En revanche plus que jamais le principe de la variation comme processus pédagogique a fonctionné dans la variation 3. Le corpus de l’œuvre était plus vaste et l’étude de Beckett plus systématique puisque nous étions dans le cadre d’un atelier de recherche sur cet auteur : nous nous sommes aventurés davantage sur l’espace sonore de l’écriture poétique de Beckett. Dès les premières séances, à l’écoute de différents textes que j’avais prélevés : Cap Au Pire, L’innommable, Berceuse, Pour en finir… la variation nous arrivait à l’oreille comme la musique intérieure de Beckett, ses glissements, ses substitutions, ses répétitions incessantes. Cette fameuse voix intérieure à qui Beckett avait fini par prêter une compagnie, nous lui avons trouvé à notre tour une chambre d’échos. L’espace du studio se prêtait très bien à ce type d’exercice ; nous l’avons utilisé dans sa littéralité avec ses lieux de réverbération sonore, sa chambre rouge où nous avons fait asseoir le public pour écouter Berceuse sur un mode confidentiel ; son carré rouge, façon design où dans l’espace triangulaire l’une d’elles avait placé un petit orchestre muet avec quatre pupitres en ferraille et un métronome et enfin le rideau rouge, pure anomalie théâtrale à l’endroit où il est placé, qui creusait une chambre obscure au centre, d’où s’élevait la voix, une voix différée venant d’un autre lieu.
La variation s’est mise en place dans le processus de fabrication de l’espace scénique qui à la manière de l’espace textuel, s’est mis, en se démultipliant, à composer ses propres déclinaisons et cadrages.
Quelqu’un m’a demandé si je mettrais Beckett dans les symbolistes ; ça m’a paru aussi incongru que de le mettre dans le théâtre de l’absurde. Beckett reste inclassable. Il détestait les catégories dans lesquelles on le mettait. Beckett confiait son œuvre de préférence aux musiciens et ses amis étaient peintres.
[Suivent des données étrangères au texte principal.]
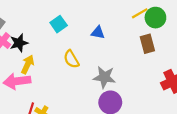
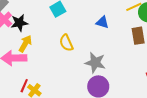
blue triangle: (98, 32) -> (102, 22), moved

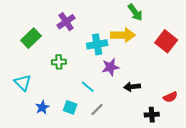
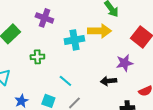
purple cross: (66, 22) -> (44, 18), turned -36
purple star: (110, 67) -> (124, 63), moved

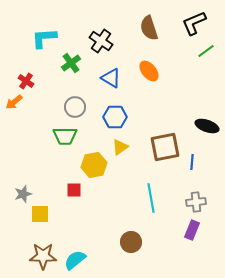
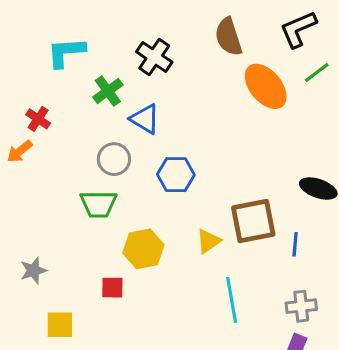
orange ellipse: (149, 71) -> (266, 86), moved, size x1.4
blue triangle: (111, 78) -> (145, 119), moved
yellow triangle: (120, 147) -> (208, 241), moved
gray star: (23, 194) -> (33, 271), moved

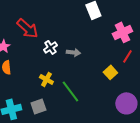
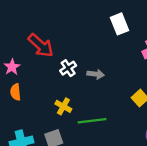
green line: (70, 91) -> (92, 121), turned -60

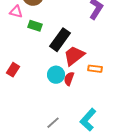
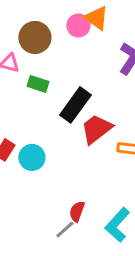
cyan circle: (56, 75) -> (32, 157), moved
red semicircle: (69, 79) -> (77, 211), moved

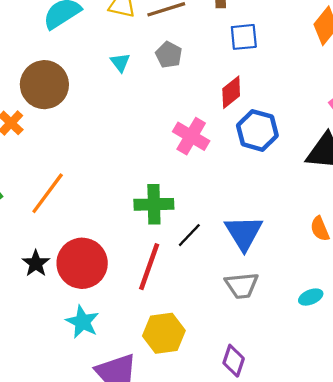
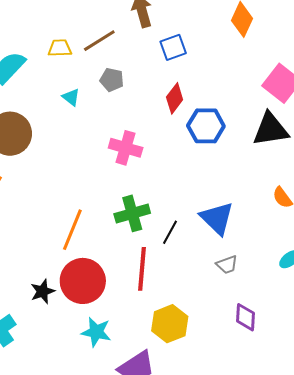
pink cross: (191, 136) -> (126, 148), moved
orange line: (48, 193) -> (72, 230), moved
black star: (36, 263) -> (43, 291), turned 30
gray trapezoid: (242, 285) -> (227, 265), size x0.7
purple diamond: (234, 361) -> (245, 317), moved

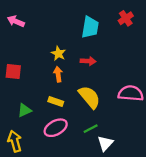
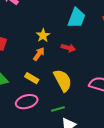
orange arrow: (58, 74) -> (39, 54), turned 32

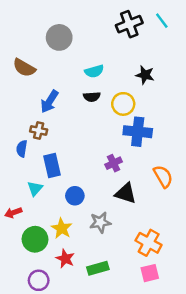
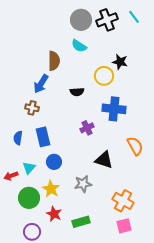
gray circle: (59, 37) -> (81, 20), moved
brown semicircle: (24, 68) -> (54, 61), moved, turned -120
cyan semicircle: (94, 71) -> (79, 46), moved, turned 49
black semicircle: (92, 97) -> (77, 92), moved
yellow circle: (123, 104) -> (104, 76), moved
blue semicircle: (22, 149) -> (18, 138), moved
purple cross: (114, 163) -> (87, 128), moved
cyan triangle: (35, 188) -> (29, 168), moved
blue circle: (75, 196) -> (54, 162), moved

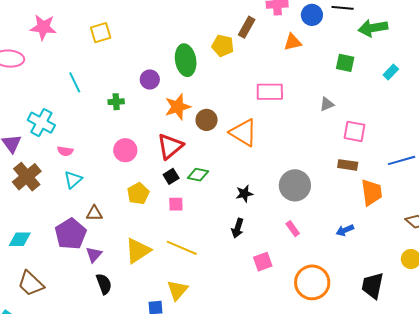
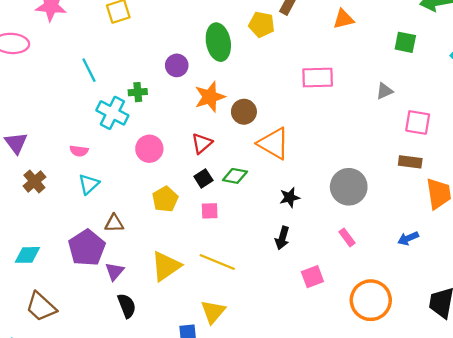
cyan cross: (41, 123) -> (112, 113), moved
orange triangle: (243, 133) -> (274, 143), moved
red triangle: (170, 146) -> (202, 143), size x0.7
brown cross: (27, 177) -> (34, 181), size x0.7

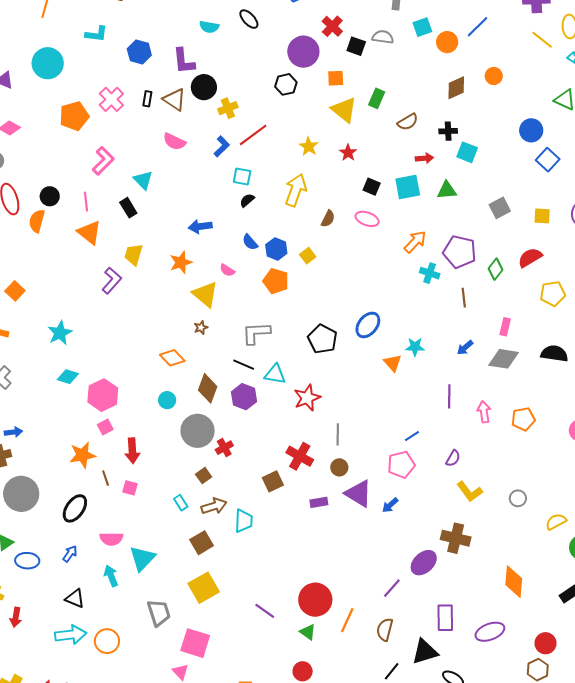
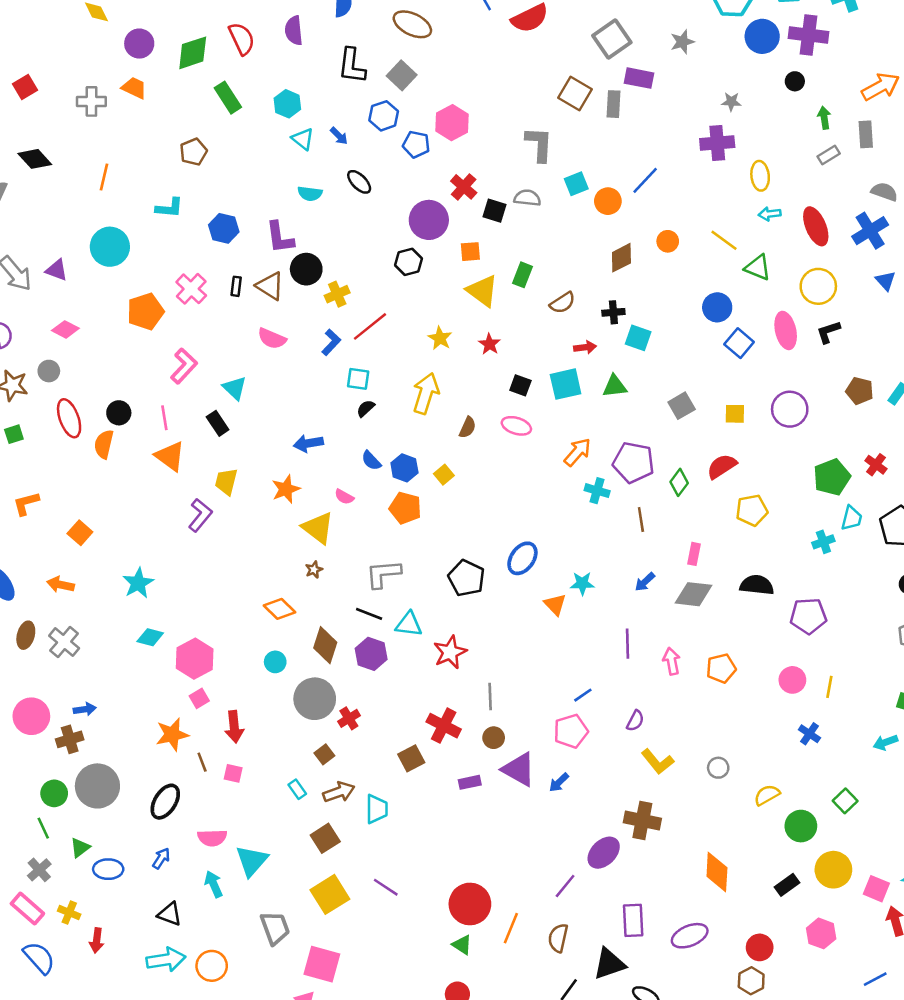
yellow line: (542, 40) -> (724, 240), moved
purple line: (265, 611) -> (386, 887), moved

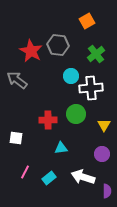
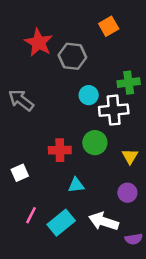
red star: (31, 51) -> (39, 43), moved
green cross: (96, 54) -> (129, 83), moved, turned 30
white square: (16, 138) -> (20, 173), turned -32
cyan rectangle: (49, 178) -> (61, 223), size x1.5
purple semicircle: (107, 191) -> (134, 239), turned 80

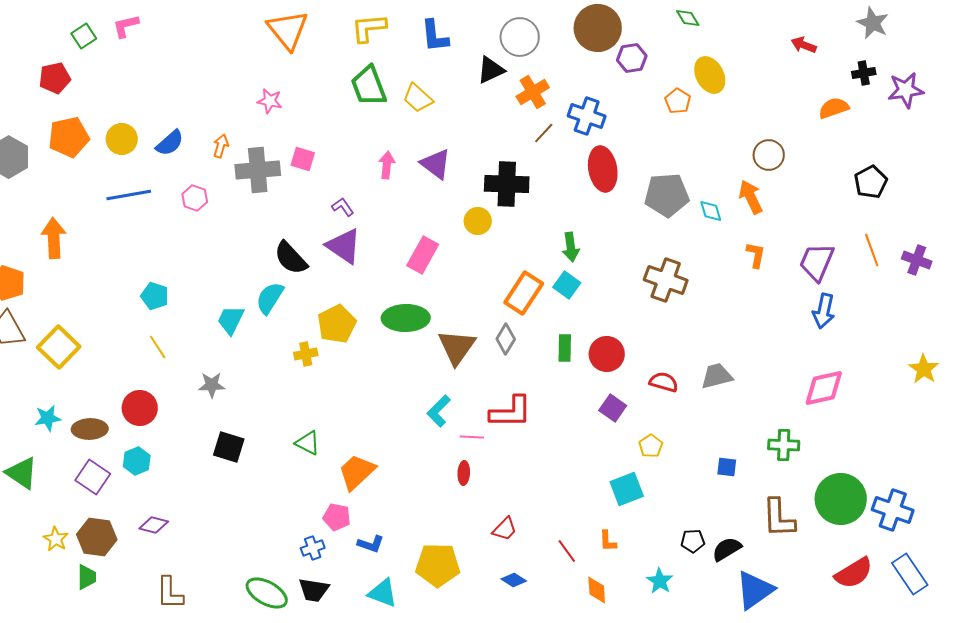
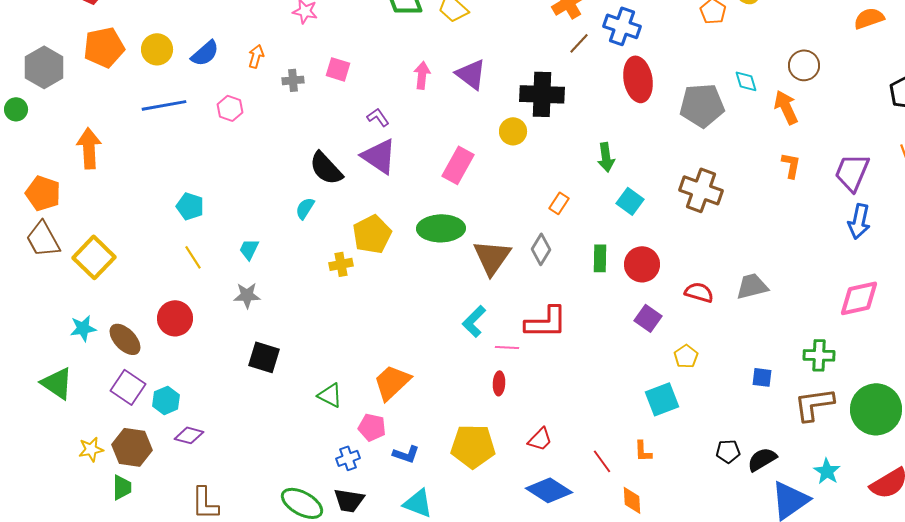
gray cross: (258, 170) -> (293, 80), size x0.5
cyan diamond: (711, 211) -> (746, 81), moved
cyan square: (567, 285) -> (630, 201), moved
orange rectangle: (524, 293) -> (559, 203), size x0.5
cyan semicircle: (270, 298) -> (305, 208), size x0.7
cyan trapezoid: (231, 320) -> (249, 249), moved, size x0.7
brown ellipse: (90, 429) -> (125, 339), turned 48
green triangle: (308, 443) -> (330, 395), moved
cyan hexagon: (137, 461) -> (166, 400), moved
brown L-shape: (779, 518) -> (814, 404), moved, turned 84
yellow star: (56, 539) -> (91, 449), turned 30
yellow pentagon: (438, 565) -> (473, 446), moved
blue diamond: (514, 580) -> (549, 490), size x1.8
cyan star: (660, 581) -> (827, 471), moved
Je crois que comme eux, il s’intéressait à la matière (celle des mots), au rythme, à la perception, à la pensée ; qu’il cherchait l’élémentaire un peu comme le décrit Oscar Schlemmer en 1928 dans ses réflexions sur le théâtre et l’abstraction où il tente de définir l’abstrait comme une opération de « simplification », de « réduction à l’essentiel », à « l’élémentaire pour opposer une unité à la multiplicité des choses » et ajoute-il « cela signifie la découverte du dénominateur commun, du contrepoint (non seulement en musique), de la loi dans l’art. (…) » et il continue, « comme la musique de J. S. Bach qu’il faut appeler abstraite parce qu’elle est disjointe (…) soumise à la mathématique et au contrepoint, (…) soutenue bien sûr par la grandeur d’une idée ». Y aurait-il donc une convergence entre la recherche de l’abstraction et l’art de la variation ?
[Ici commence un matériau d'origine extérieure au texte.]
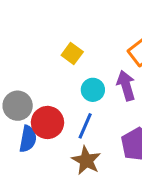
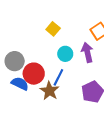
blue semicircle: (28, 139) -> (20, 84), turned -78
brown star: (86, 160) -> (49, 91), moved

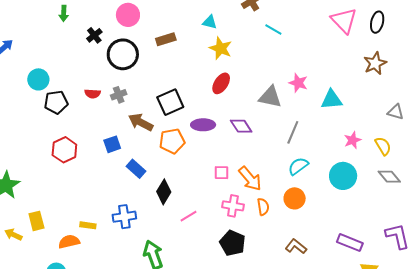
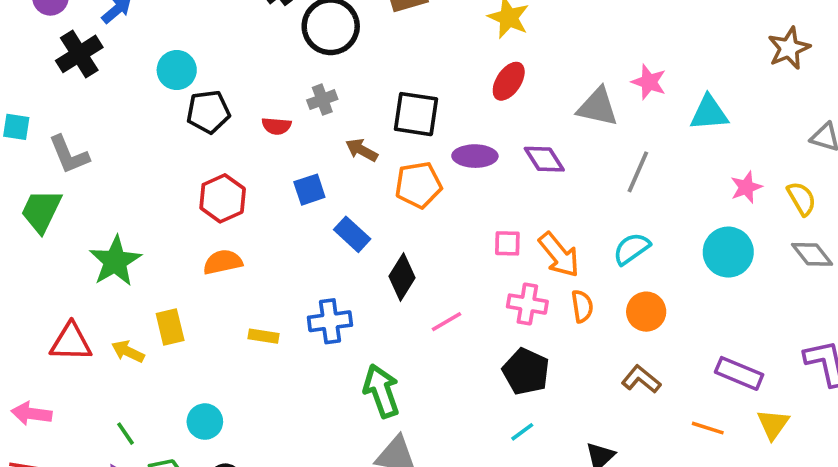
red semicircle: (93, 94) -> (277, 126), moved
black square: (170, 102) -> (416, 114), turned 32
brown arrow: (141, 122) -> (362, 150), size x0.7
cyan semicircle: (298, 166) -> (632, 249), moved
orange circle: (295, 198) -> (646, 312), moved
orange semicircle: (69, 242) -> (223, 262), moved

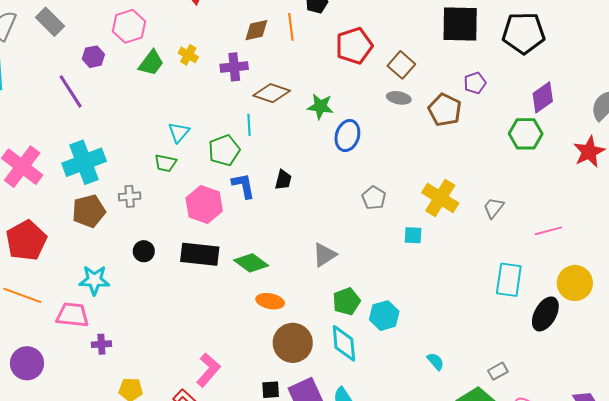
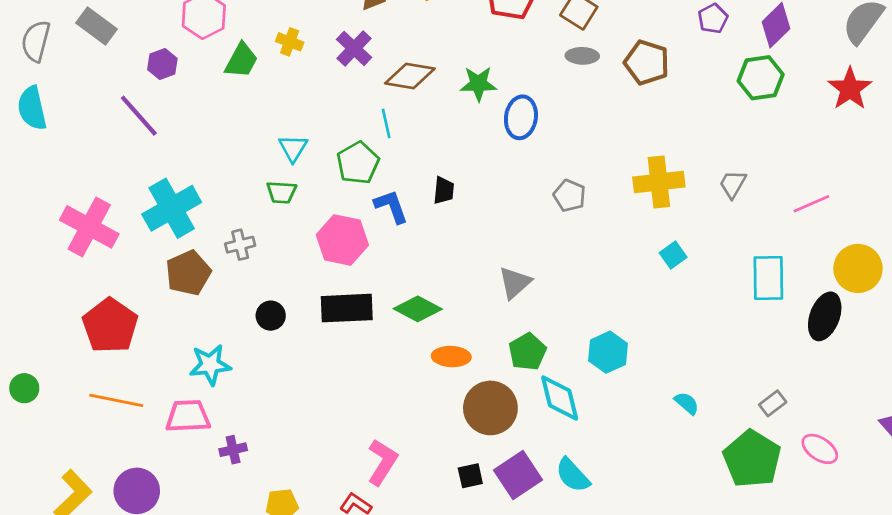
purple cross: (234, 67) -> (354, 48), turned -32
purple pentagon: (475, 83) -> (713, 19), moved
yellow cross: (440, 198) -> (659, 182), turned -30
cyan square: (413, 235) -> (673, 255), moved, turned -30
green pentagon: (347, 301) -> (527, 352), moved

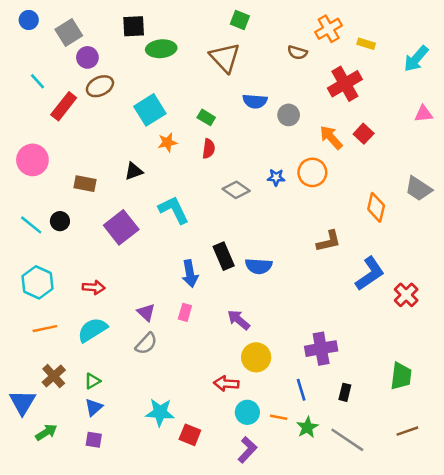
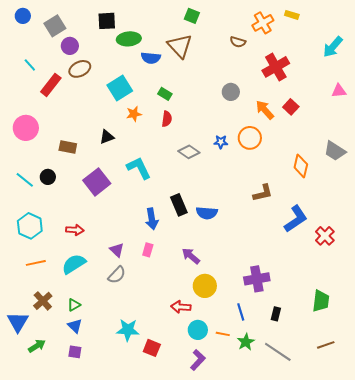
yellow rectangle: (366, 44) -> (292, 15), moved
blue semicircle: (255, 101) -> (151, 58), moved
blue triangle: (94, 407) -> (75, 326), turned -35

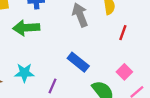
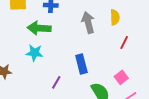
blue rectangle: (78, 62) -> (81, 64), turned 30
cyan star: (24, 73) -> (34, 53), moved

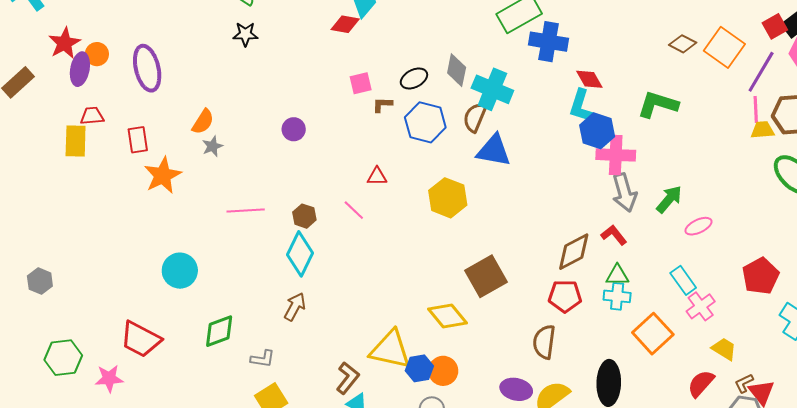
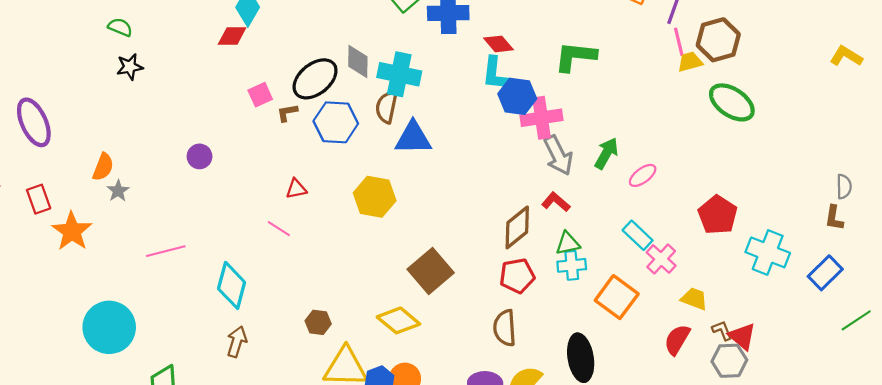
black ellipse: (414, 79) -> (315, 79), size x1.6
brown hexagon: (304, 216) -> (318, 322), moved
cyan circle: (180, 271) -> (109, 327), size x1.4
brown L-shape: (744, 383) -> (722, 330), turned 105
Et quand, à propos de la danse, le même Schlemmer dit qu’elle doit « se suffire à elle-même » ne pourrait-on l’appliquer à Beckett qui en faisant de son théâtre une matière réduite à l’état brut dénude l’espace théâtral jusqu’à l’abolir, jusqu’à le réduire à la seule voix du poème et à son lieu d’origine, le silence.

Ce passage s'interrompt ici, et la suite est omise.